Not that it wouldn’t I wouldn’t.
Not that I’d let it be cut.
I’d be huggin the stump!
How cool is that today’s my birthday.


----------



## rip18 (Dec 6, 2019)

Very nice!  I call those kinds of trees "monarchs of the forest".


----------



## onedude (Dec 7, 2019)

Man that is a  nice one. I love trees. My favorite where I live is the white oak. 

I love going to Joyce Kilmer Memorial Forest in North Carolina. It has some virgin forest. Some trees are probably 7' in diameter at the ground  and they look like they are still 4' or 5' in diameter 100' off the ground. Well worth the stop if you are in the area.


----------



## Deerhead (Dec 20, 2019)

WOW one still exist. I hope no one ever cuts it.


----------



## Cmp1 (Dec 20, 2019)

onedude said:


> Man that is a  nice one. I love trees. My favorite where I live is the white oak.
> 
> I love going to Joyce Kilmer Memorial Forest in North Carolina. It has some virgin forest. Some trees are probably 7' in diameter at the ground  and they look like they are still 4' or 5' in diameter 100' off the ground. Well worth the stop if you are in the area.


Any white birch in the area?


----------



## GeorgiaBob (Dec 20, 2019)

That tree is waterproof, bug proof, rot proof, and worm proof. It looks big enough to build an entire boat. That boat would never rot, never get waterlogged, never be eaten by bugs or worms. 

That tree's grandpappy's are the reason swampy southern coasts were settled so heavily - first by pre-Europeans, then by colonists from Europe. Tens of thousands of boats were built out of those trees. Some of those boats still exist! 

By the mid nineteenth century every mature (Cypress must be over a century old to be bug, rot and worm proof) tree had been cut down. The were no full grown cypress rising out of any swamp anywhere within 20 miles of the coast.
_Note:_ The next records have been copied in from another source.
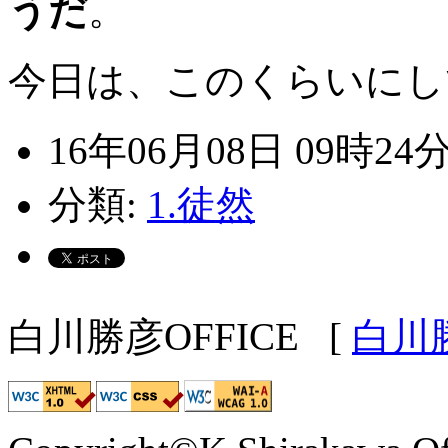
うだ
。
今日は、このくらいにし
16年06月08日 09時24
分類:
1.徒然
白川勝彦OFFICE
[
白川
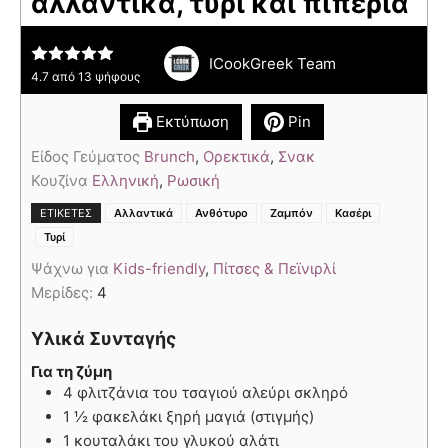
αλλαντικά, τυρί και πιπεριά
ICookGreek Team
4.7
από
13
ψήφους
Εκτύπωση
Pin
Είδος Γεύματος
Brunch
,
Ορεκτικά
,
Σνακ
Κουζίνα
Ελληνική
,
Ρωσική
,
,
,
,
ΕΤΙΚΈΤΕΣ
Αλλαντικά
Ανθότυρο
Ζαμπόν
Κασέρι
Τυρί
Ψάχνω για
Kids-friendly
,
Πίτσες & Πεϊνιρλί
Μερίδες:
4
Υλικά Συνταγής
Για τη ζύμη
4 φλιτζάνια του τσαγιού αλεύρι σκληρό
1 ½ φακελάκι ξηρή μαγιά (στιγμής)
1 κουταλάκι του γλυκού αλάτι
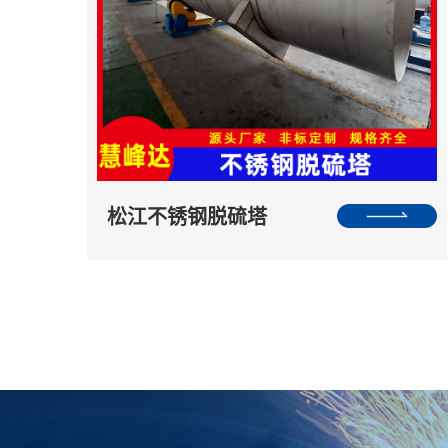
松江不锈钢脱硫塔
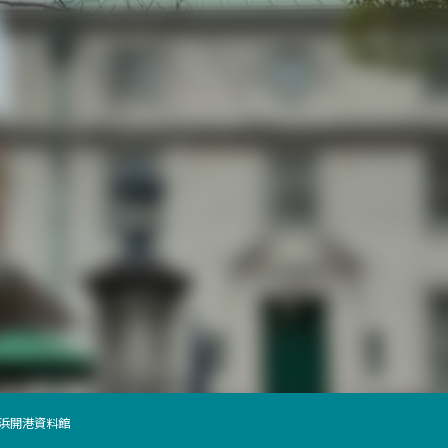
横浜開港資料館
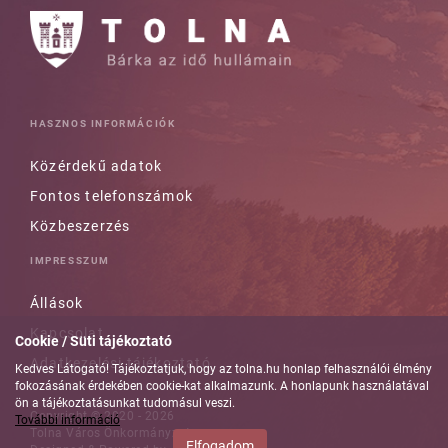
HASZNOS INFORMÁCIÓK
Közérdekű adatok
Fontos telefonszámok
Közbeszerzés
IMPRESSZUM
Állások
Kapcsolat
Cookie / Süti tájékoztató
Adatkezelési tájékoztató
Kedves Látogató! Tájékoztatjuk, hogy az tolna.hu honlap felhasználói élmény
fokozásának érdekében cookie-kat alkalmazunk. A honlapunk használatával
ön a tájékoztatásunkat tudomásul veszi.
Copyright © 2020 - 2026
További információ
Tolna Város Önkormányzata
Elfogadom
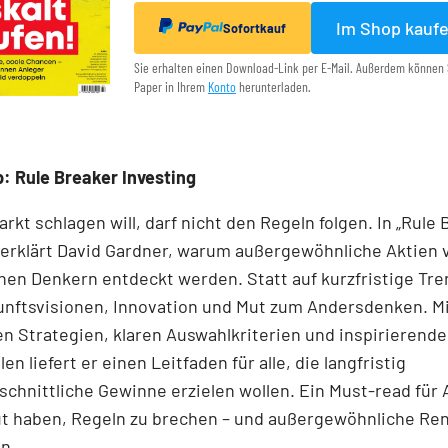
Im Shop kauf
Sofortkauf
Sie erhalten einen Download-Link per E-Mail. Außerdem können 
Paper in Ihrem
Konto
herunterladen.
: Rule Breaker Investing
rkt schlagen will, darf nicht den Regeln folgen. In „Rule
 erklärt David Gardner, warum außergewöhnliche Aktien 
en Denkern entdeckt werden. Statt auf kurzfristige Tre
unftsvisionen, Innovation und Mut zum Andersdenken. M
n Strategien, klaren Auswahlkriterien und inspirierend
len liefert er einen Leit­faden für alle, die langfristig
chnittliche Gewinne erzielen wollen. Ein Must-read für 
ut haben, Regeln zu brechen – und außergewöhnliche Re
n.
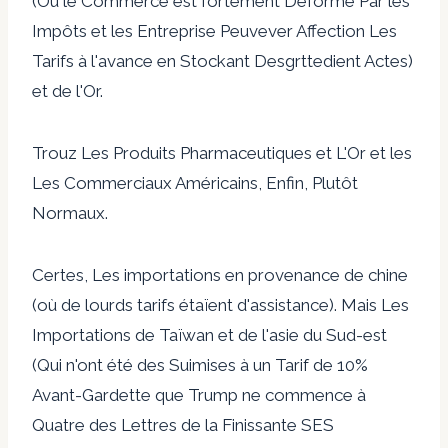
(Où le Commerce est fortement Déformé Par les
Impôts et les Entreprise Peuvever Affection Les
Tarifs à l'avance en Stockant Desgrttedient Actes)
et de l'Or.
Trouz Les Produits Pharmaceutiques et L'Or et les
Les Commerciaux Américains, Enfin, Plutôt
Normaux.
Certes, Les importations en provenance de chine
(où de lourds tarifs étaïent d'assistance). Mais Les
Importations de Taïwan et de l'asie du Sud-est
(Qui n'ont été des Suimises à un Tarif de 10%
Avant-Gardette que Trump ne commence à
Quatre des Lettres de la Finissante SES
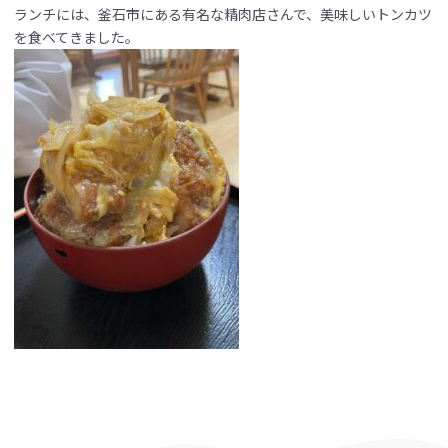
ランチには、釜石市にある有名な精肉店さんで、美味しいトンカツ
を食べてきました。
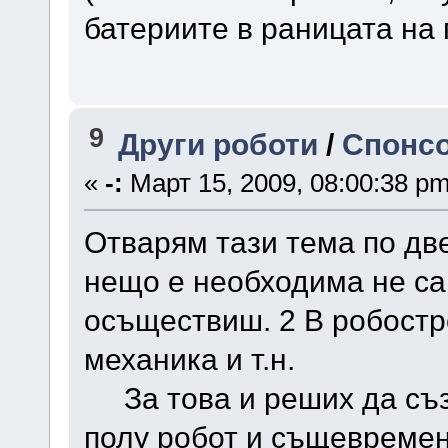
батериите в раницата на 
9
Други роботи
/
Спонсо
«
-:
Март 15, 2009, 08:00:38 pm
Отварям тази тема по дв
нещо е необходима не сам
осъществиш. 2 В робостр
механика и т.н.
За това и реших да съз
полу робот и същевремен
I am glad to know that some mature cypress is growing in Florida! I am thrilled to know that so many of our members respect the tree and refuse to cut it. Maybe one day, perhaps within our grandkid's lifetime, we will once again be able to (carefully) harvest mature swamp cypress and make more beautiful boats and furniture (and rifle stocks).


----------



## NCHillbilly (Dec 20, 2019)

GeorgiaBob said:


> That tree is waterproof, bug proof, rot proof, and worm proof. It looks big enough to build an entire boat. That boat would never rot, never get waterlogged, never be eaten by bugs or worms.
> 
> That tree's grandpappy's are the reason swampy southern coasts were settled so heavily - first by pre-Europeans, then by colonists from Europe. Tens of thousands of boats were built out of those trees. Some of those boats still exist!
> 
> ...


I have seen some huge old ones along the Ocmulgee in Wilcox County, and a large stand of 1,000+ year old virgin cypress at the Francis Beidler Forest in the Four Hole Swamp in coastal SC. They are truly impressive trees.


----------



## onedude (Dec 20, 2019)

Cmp1 said:


> Any white birch in the area?


I don't know.


----------



## NCHillbilly (Dec 24, 2019)

onedude said:


> I don't know.


White birch don't grow in the south. There are a couple small stands in the highest elevations of the NC mountains. Mt. Mitchell has a stand. 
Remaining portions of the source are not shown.